ここでは、これから1年後~3年後の短期計画について検討いたします。
当然の事ですが、短期計画は長期事業構想とリンクしていきます。長期事業構想で1~3年後で明確にしたQPSやアクションプラン等は盛り込んでいく必要があります。
一方で短期計画については足元の振返りが必要だと思います。元々の短期計画に対して、実績はどうだったのか。取り組もうとしていた実行計画は実行できていたのか?実行できなかったとするなら、それはなぜできなかったのか?また数値計画は実現できたのか?実現できなかったとするなら、それはなぜ実現できなかったのか?
こうした足元の実績に対する丁寧な振返りは、今後のアクションプラン、数値計画実現に向けて大事な示唆を与える事が多々あります。私のコンサルティングにおいても、短期計画策定のご支援では、まず足元の丁寧な振返りから始めるようにしております。
その上で短期計画として「今期の重点課題と目標」を作成していきますが、以下のような項目を検討していきます。
- 三ヶ年QPS
- 良い仕事の具体化
- 長期事業構想における1年後~3年後のアクションプランの具体化
- 三ヶ年の数値計画(財務・KPI)
「三ヶ年QPS」は、長期事業構想を元に1年後~3年後のQPSを年度別に設定頂ければと思います。

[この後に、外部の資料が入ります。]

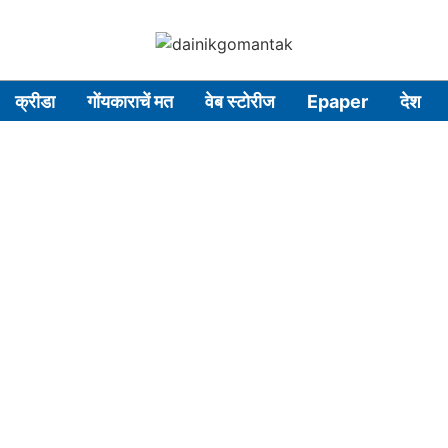
क्रीडा
गोंयकाराचें मत
वेब स्टोरीज
Epaper
देश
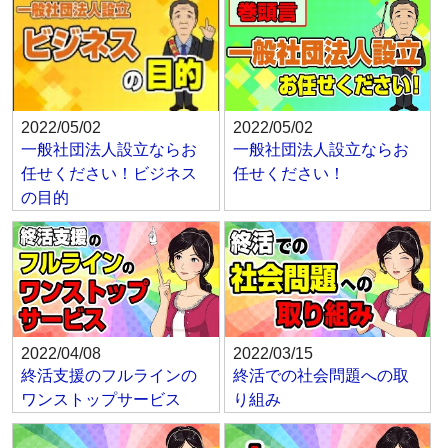
2022/05/02
2022/05/02
一般社団法人設立ならお
一般社団法人設立ならお
任せください！ビジネス
任せください！
の目的
2022/04/08
2022/03/15
終活支援のフルラインの
終活での社会問題への取
ワンストップサービス
り組み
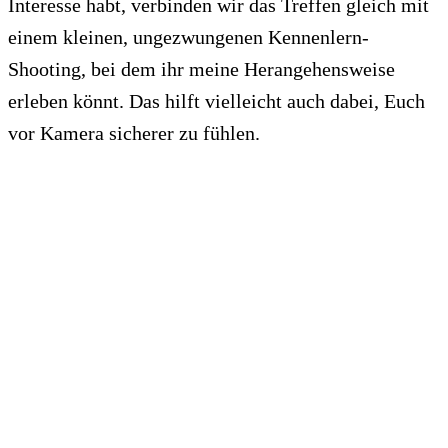
Interesse habt, verbinden wir das Treffen gleich mit
einem kleinen, ungezwungenen Kennenlern-
Shooting, bei dem ihr meine Herangehensweise
erleben könnt. Das hilft vielleicht auch dabei, Euch
vor Kamera sicherer zu fühlen.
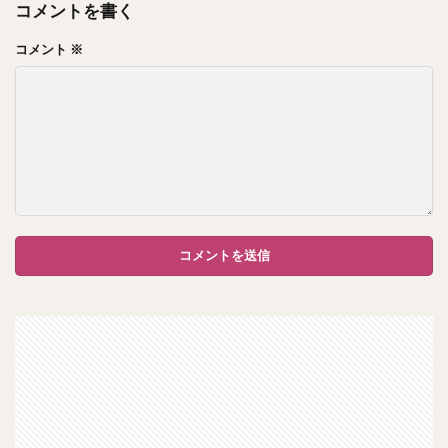
コメントを書く
コメント
※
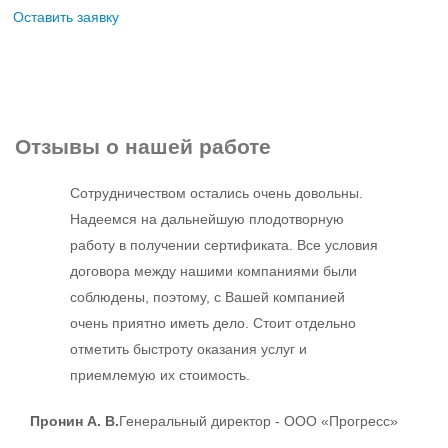
Оставить заявку
Отзывы
о нашей работе
Сотрудничеством остались очень довольны.
Надеемся на дальнейшую плодотворную
работу в получении сертификата. Все условия
договора между нашими компаниями были
соблюдены, поэтому, с Вашей компанией
очень приятно иметь дело. Стоит отдельно
отметить быстроту оказания услуг и
приемлемую их стоимость.
Пронин А. В.
Генеральный директор - ООО «Прогресс»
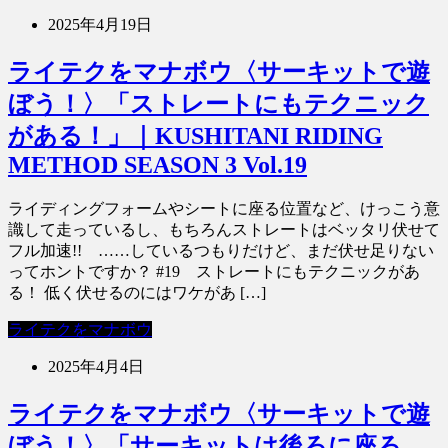
2025年4月19日
ライテクをマナボウ〈サーキットで遊
ぼう！〉「ストレートにもテクニック
がある！」｜KUSHITANI RIDING
METHOD SEASON 3 Vol.19
ライディングフォームやシートに座る位置など、けっこう意
識して走っているし、もちろんストレートはベッタリ伏せて
フル加速!! ……しているつもりだけど、まだ伏せ足りない
ってホントですか？ #19 ストレートにもテクニックがあ
る！ 低く伏せるのにはワケがあ […]
ライテクをマナボウ
2025年4月4日
ライテクをマナボウ〈サーキットで遊
ぼう！〉「サーキットは後ろに座ろ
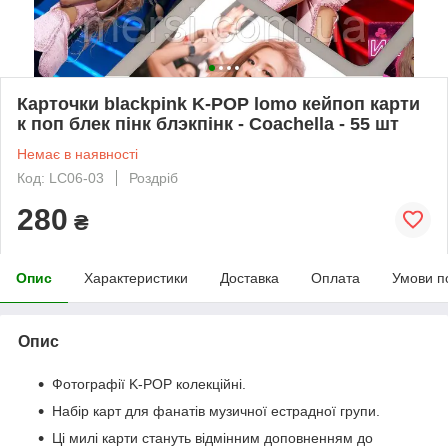
Карточки blackpink K-POP lomo кейпоп карти
к поп блек пінк блэкпінк - Coachella - 55 шт
Немає в наявності
Код: LC06-03
Роздріб
280
₴
Опис
Характеристики
Доставка
Оплата
Умови п
Опис
Фотографії K-POP колекційні.
Набір карт для фанатів музичної естрадної групи.
Ці милі карти стануть відмінним доповненням до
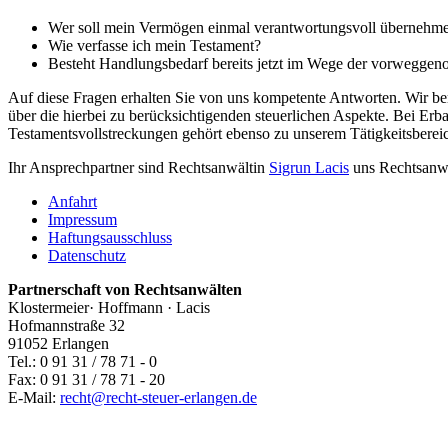
Wer soll mein Vermögen einmal verantwortungsvoll übernehm
Wie verfasse ich mein Testament?
Besteht Handlungsbedarf bereits jetzt im Wege der vorwegg
Auf diese Fragen erhalten Sie von uns kompetente Antworten. Wir ber
über die hierbei zu berücksichtigenden steuerlichen Aspekte. Bei E
Testamentsvollstreckungen gehört ebenso zu unserem Tätigkeitsberei
Ihr Ansprechpartner sind Rechtsanwältin
Sigrun Lacis
uns Rechtsanw
Anfahrt
Impressum
Haftungsausschluss
Datenschutz
Partnerschaft von Rechtsanwälten
Klostermeier· Hoffmann · Lacis
Hofmannstraße 32
91052 Erlangen
Tel.: 0 91 31 / 78 71 - 0
Fax: 0 91 31 / 78 71 - 20
E-Mail:
recht@recht-steuer-erlangen.de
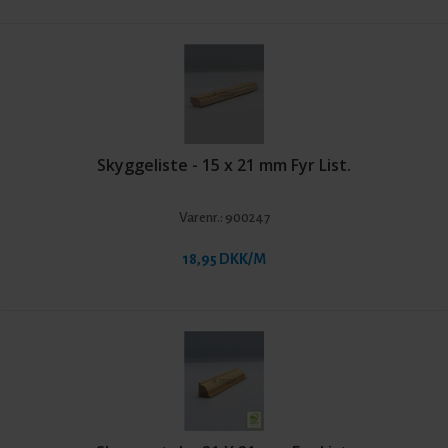
Skyggeliste - 15 x 21 mm Fyr List.
Varenr.:
900247
18,95 DKK/M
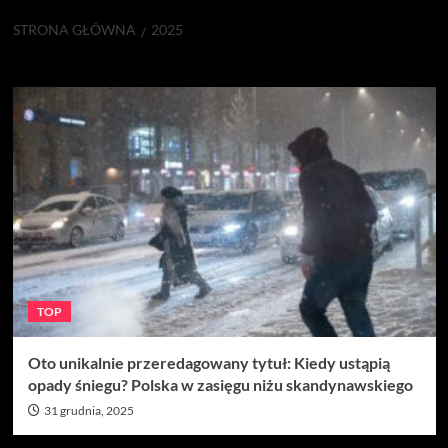
STRONA GŁÓWNA
2025
Rok:
2025
TOP
Oto unikalnie przeredagowany tytuł: Kiedy ustąpią
opady śniegu? Polska w zasięgu niżu skandynawskiego
31 grudnia, 2025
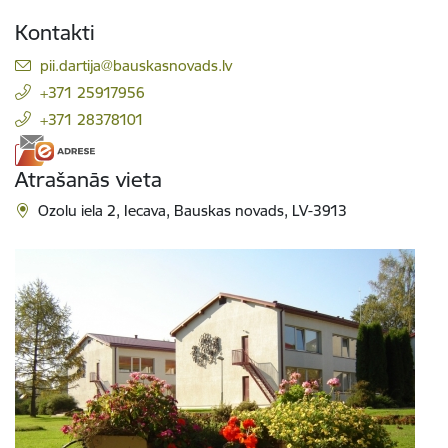
Kontakti
E-pasts:
pii.dartija@bauskasnovads.lv
+371 25917956
+371 28378101
Atrašanās vieta
Ozolu iela 2, Iecava, Bauskas novads, LV-3913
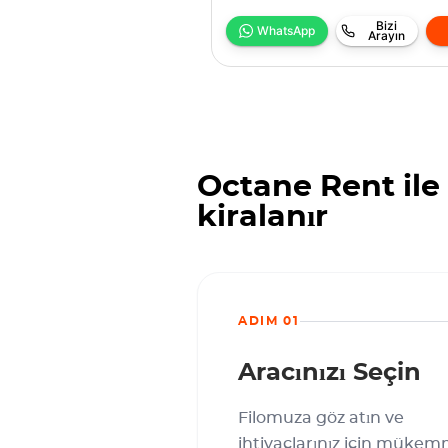
Bizi
WhatsApp
Arayın
Octane Rent ile
kiralanır
ADIM 01
Aracınızı Seçin
Filomuza göz atın ve
ihtiyaçlarınız için mükem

「良い仕事の具体化」は、弊社がお伝えしている「良い仕事」=「お客様が喜んでくださること」、「周りの仲間も喜んでくれること」、「工夫」について、企業様別に更に具体化頂きたいと思います。
お客様第一に基づいた良い仕事が行われることなしに、良い会社になることはできません。ここでは必ず「良い仕事」の具体化を経営者様が深く検討頂ければと思います。
「長期事業構想における1年後~3年後のアクションプランの具体化」は、長期事業構想で設定したアクションプランについて、更に具体的内容に落し込み、担当者・体制・期限等を明確にしていくものです。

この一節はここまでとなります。